Department of Industrial and Systems Engineering, Virginia Polytechnic Institute and State University, Blacksburg, VA, United States.
Department of Public Health Sciences, Penn State University, College of Medicine, Hershey, PA, United States.
Front Public Health. 2024 May 28;12:1380034. doi: 10.3389/fpubh.2024.1380034. eCollection 2024.

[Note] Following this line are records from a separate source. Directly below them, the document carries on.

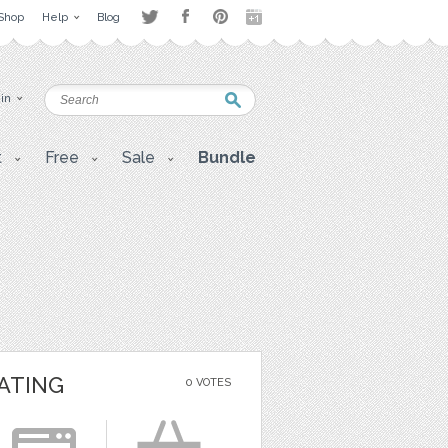
Shop
Help
Blog
 in
t
Free
Sale
Bundle
ATING
0 VOTES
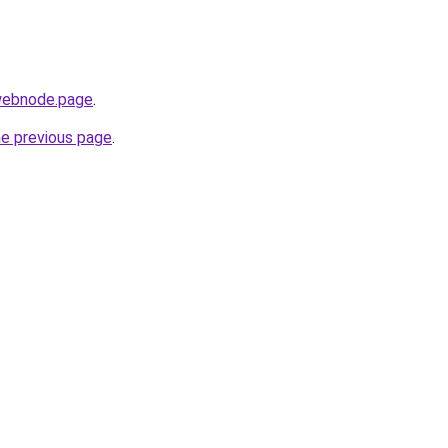
.webnode.page
.
he previous page
.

Neonatal intensive care unit (NICU) admission is a stressful experience for parents. NICU parents are twice at risk of depression symptoms compared to the general birthing population. Parental mental health problems have harmful long-term effects on both parents and infants. Timely screening and treatment can reduce these negative consequences.

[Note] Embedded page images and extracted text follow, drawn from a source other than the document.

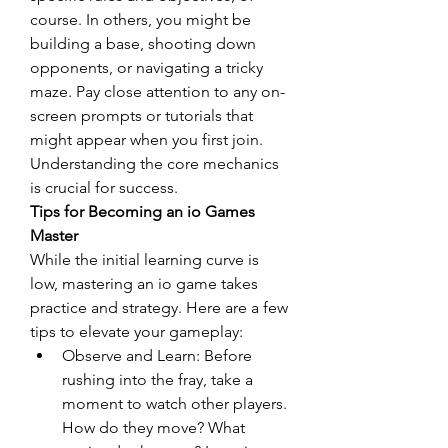
course. In others, you might be 
building a base, shooting down 
opponents, or navigating a tricky 
maze. Pay close attention to any on-
screen prompts or tutorials that 
might appear when you first join. 
Understanding the core mechanics 
is crucial for success.
Tips for Becoming an io Games 
Master
While the initial learning curve is 
low, mastering an io game takes 
practice and strategy. Here are a few 
tips to elevate your gameplay:
Observe and Learn: Before 
rushing into the fray, take a 
moment to watch other players. 
How do they move? What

Our objective is to compare the performance of the traditional logistic regression with other machine learning (ML) models in identifying parents who are more likely to have depression symptoms to prioritize screening of at-risk parents. We used data obtained from parents of infants discharged from the NICU at Children's National Hospital ( = 300) from 2016 to 2017. This dataset includes a comprehensive list of demographic characteristics, depression and stress symptoms, social support, and parent/infant factors.
Our study design optimized eight ML algorithms - Logistic Regression, Support Vector Machine, Decision Tree, Random Forest, XGBoost, Naïve Bayes, K-Nearest Neighbor, and Artificial Neural Network - to identify the main risk factors associated with parental depression. We compared models based on the area under the receiver operating characteristic curve (AUC), positive predicted value (PPV), sensitivity, and F-score.
The results showed that all eight models achieved an AUC above 0.8, suggesting that the logistic regression-based model's performance is comparable to other common ML models.
Logistic regression is effective in identifying parents at risk of depression for targeted screening with a performance comparable to common ML-based models.
新生儿重症监护病房(NICU)入院对父母来说是一种压力很大的经历。与一般分娩人群相比,NICU 父母患抑郁症状的风险高两倍。父母的心理健康问题对父母和婴儿都有长期的不良影响。及时的筛查和治疗可以减少这些负面影响。
我们的目的是比较传统逻辑回归与其他机器学习(ML)模型在识别更有可能出现抑郁症状的父母方面的性能,以便优先对高危父母进行筛查。我们使用了 2016 年至 2017 年从儿童国家医院( = 300)出院的 NICU 婴儿的父母获得的数据。该数据集包括人口统计学特征、抑郁和压力症状、社会支持以及父母/婴儿因素的综合列表。
我们的研究设计优化了八种 ML 算法-逻辑回归、支持向量机、决策树、随机森林、XGBoost、朴素贝叶斯、K-最近邻和人工神经网络-以确定与父母抑郁相关的主要风险因素。我们根据接受者操作特征曲线(AUC)、阳性预测值(PPV)、灵敏度和 F 分数来比较模型。
结果表明,所有八种模型的 AUC 均高于 0.8,这表明基于逻辑回归的模型的性能与其他常见的 ML 模型相当。
逻辑回归在识别有抑郁风险的父母进行针对性筛查方面是有效的,其性能可与常见的基于 ML 的模型相媲美。